Related Reading: IDS 2.2

R has a large number of helpful, built-in functions. Let’s start with a pretty representative example: computing logarithms. This can be done using the R function log.

log(5)
[1] 1.609438

You can tell this is a function because of the parentheses. The 5 inside of the parentheses is called the argument of the function. As practice, try computing the \(\log\) of 7.

Side Comment: As a reminder, the logarithm of some number, let’s call it \(b\), is is the value of \(a\) that solves \(\textrm{base}^a = b\).
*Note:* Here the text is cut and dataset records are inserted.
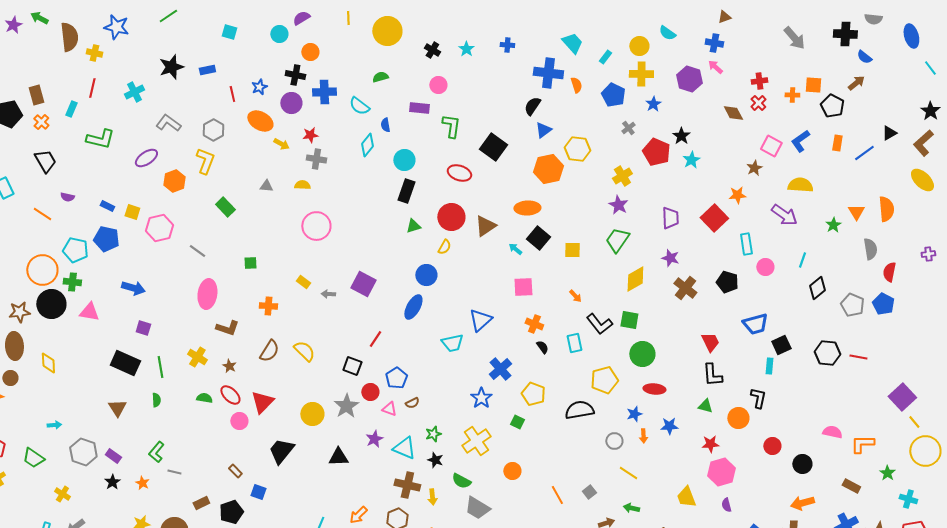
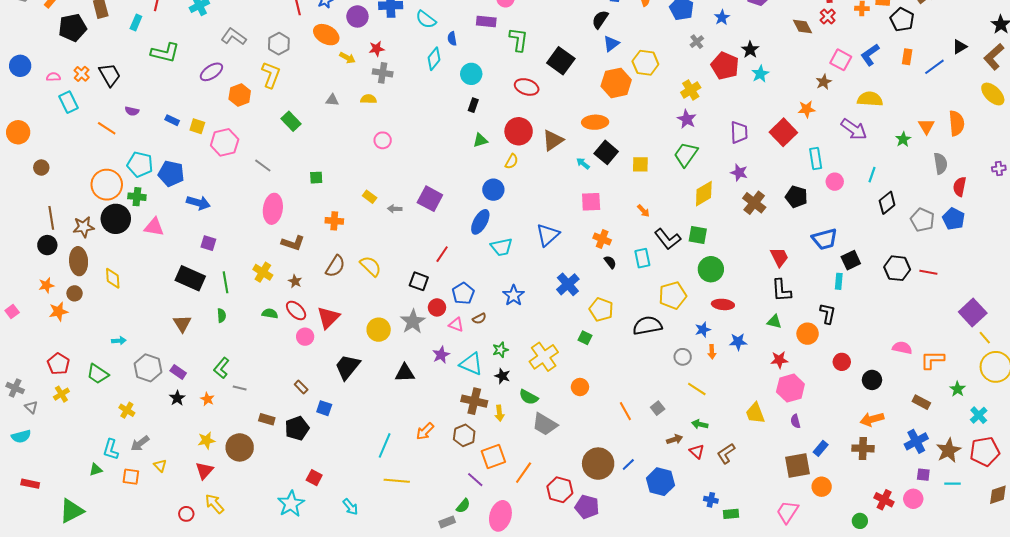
orange cross: (41, 122) -> (82, 74), moved
black rectangle: (406, 191) -> (473, 105), size x0.6
pink circle: (316, 226) -> (383, 140), size x0.6
blue pentagon: (106, 239) -> (171, 174), moved
cyan trapezoid: (452, 343) -> (501, 247), moved
blue star: (481, 398) -> (514, 295), moved
cyan cross: (908, 499) -> (979, 415), turned 30
brown rectangle: (201, 503) -> (267, 419), turned 42

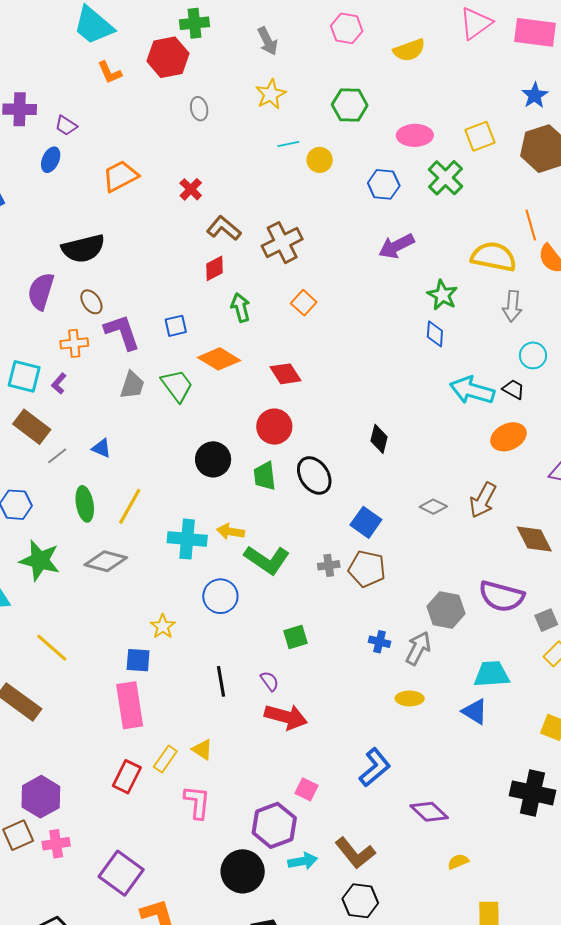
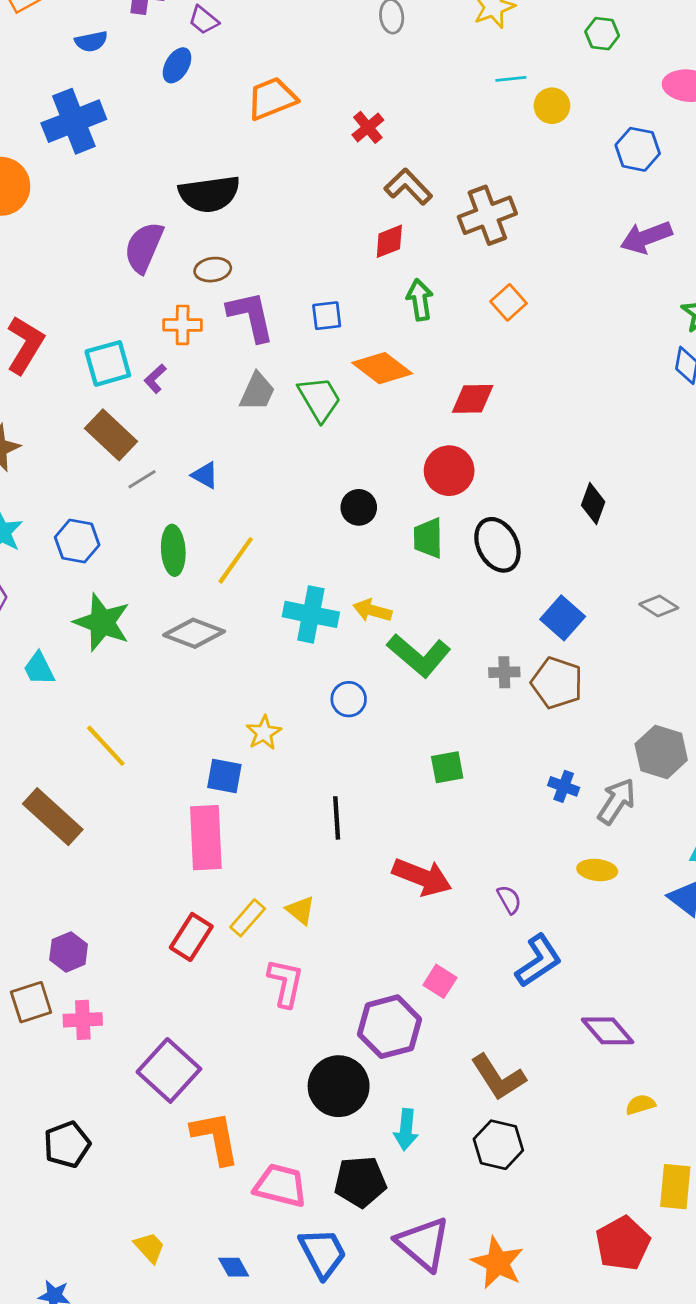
green hexagon: (350, 105) -> (602, 34), size x0.7
brown ellipse: (91, 302) -> (213, 270), turned -70
red diamond: (286, 374) -> (473, 399), turned -64
cyan square: (24, 376) -> (108, 363), turned -36
black circle: (213, 459) -> (359, 507), size x0.7
blue circle: (220, 596) -> (349, 699), size x0.7
purple semicircle: (270, 681) -> (509, 900), moved
purple hexagon: (41, 797) -> (69, 952), size x0.7
cyan arrow: (303, 861) -> (406, 1130), moved, turned 100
The default base in R is \(e \approx 2.718\), so that log(5) actually computes what you might be more used to calling the “natural logarithm”. You can change the default value of the base by adding an extra argument to the function.

log(5, base=10)
[1] 0.69897

In order to learn about what arguments are available (and what they mean), you can access the help files for a particular function by running either

help(log)
?log

and, of course, substituting the name of whatever function you want to learn about in place of log.

In RStudio, it can also be helpful to press Tab and RStudio will provide possible completions to the function you are typing as well as what arguments can be provided to that function.

Practice: R has a function for computing absolute value (you’ll have to find the name of it on your own). Try computing the absolute value of \(5\) and \(-5\). Try creating a variable called negative_three that is equal to \(-3\); then, try to compute the absolute value of negative_three.

3.2 Data types

Related Reading: IDS 2.4

3.2.1 Numeric Vectors

The most basic data type in R is the vector. In fact, above when we created variables that were just a single number, they are actually stored as a numeric vector.

To more explicitly create a vector, you can use the c function in R. For example, let’s create a vector called five that contains the numbers 1 through 5.

  five <- c(1,2,3,4,5)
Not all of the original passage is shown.